Timothy F. Geithner: As Treasury secretary, he has been Obama’s longest-serving economic adviser and is set to step down at year’s end. He wrote the financial rescue plan and discouraged Obama from nationalizing banks, which several prominent economists favored. Later, he was the president’s key man in trying to prevent Europe’s financial trouble from spilling over into the United States. He was one of the top advocates for aggressive steps to control the U.S. debt.
Gene Sperling: As director of the National Economic Council, which coordinates economic policy in the White House, he led the development of the American Jobs Act, Obama’s signature initiative to jump-start job growth in 2011. He is well liked on Capitol Hill. Sperling is a liberal who favors aggressive government spending to boost the economy and has urged a more gradual overhaul of entitlements.
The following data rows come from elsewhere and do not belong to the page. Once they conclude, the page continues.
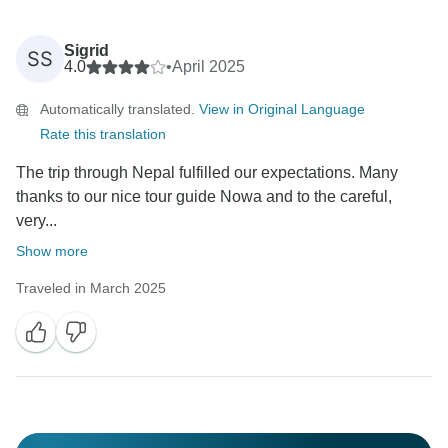
Sigrid
SS
4.0
•
April 2025
Automatically translated.
View in Original Language
Rate this translation
The trip through Nepal fulfilled our expectations. Many
thanks to our nice tour guide Nowa and to the careful,
very...
Show more
Traveled in March 2025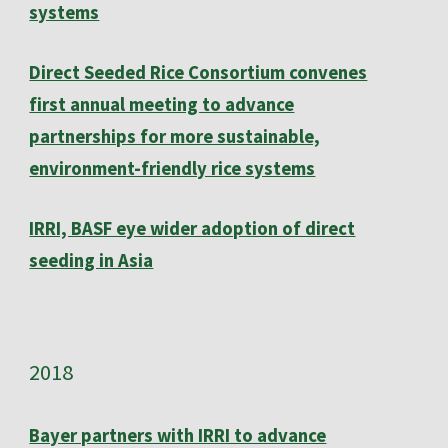
systems
Direct Seeded Rice Consortium convenes
first annual meeting to advance
partnerships for more sustainable,
environment-friendly rice systems
IRRI, BASF eye wider adoption of direct
seeding in Asia
201
8
Bayer partners with IRRI to advance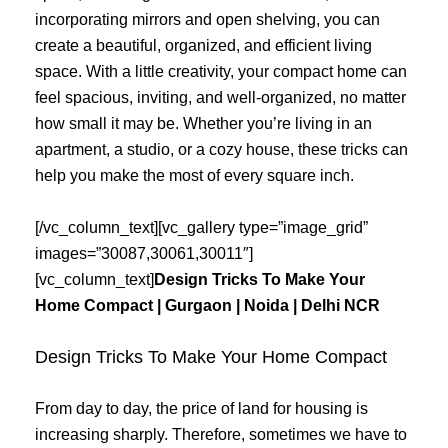
incorporating mirrors and open shelving, you can
create a beautiful, organized, and efficient living
space. With a little creativity, your compact home can
feel spacious, inviting, and well-organized, no matter
how small it may be. Whether you’re living in an
apartment, a studio, or a cozy house, these tricks can
help you make the most of every square inch.
[/vc_column_text][vc_gallery type=”image_grid”
images=”30087,30061,30011″]
[vc_column_text]
Design Tricks To Make Your
Home Compact | Gurgaon | Noida | Delhi NCR
Design Tricks To Make Your Home Compact
From day to day, the price of land for housing is
increasing sharply. Therefore, sometimes we have to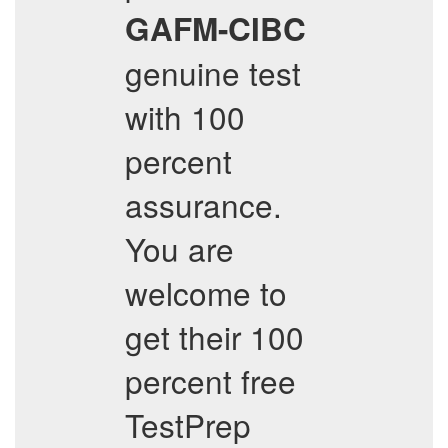
GAFM-CIBC
genuine test
with 100
percent
assurance.
You are
welcome to
get their 100
percent free
TestPrep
Glenn Hubbard: He is dean of Columbia University’s business school and was a chairman of the Council of Economic Advisers under President George W. Bush. Some think he might be a candidate for Federal Reserve chairman in a Romney administration. Hubbard is a strong advocate of using tax cuts to support economic growth and is one of the primary authors of Romney’s economic plan.
N. Gregory Mankiw: Chairman of Harvard’s Economics Department, he was a chairman of the Council of Economic Advisers under Bush. A major proponent of free trade and low taxes, he has been skeptical of efforts to stimulate economic growth through government spending. On other issues, however, he has been less conservative, such as supporting interventionist Fed policy and a carbon tax.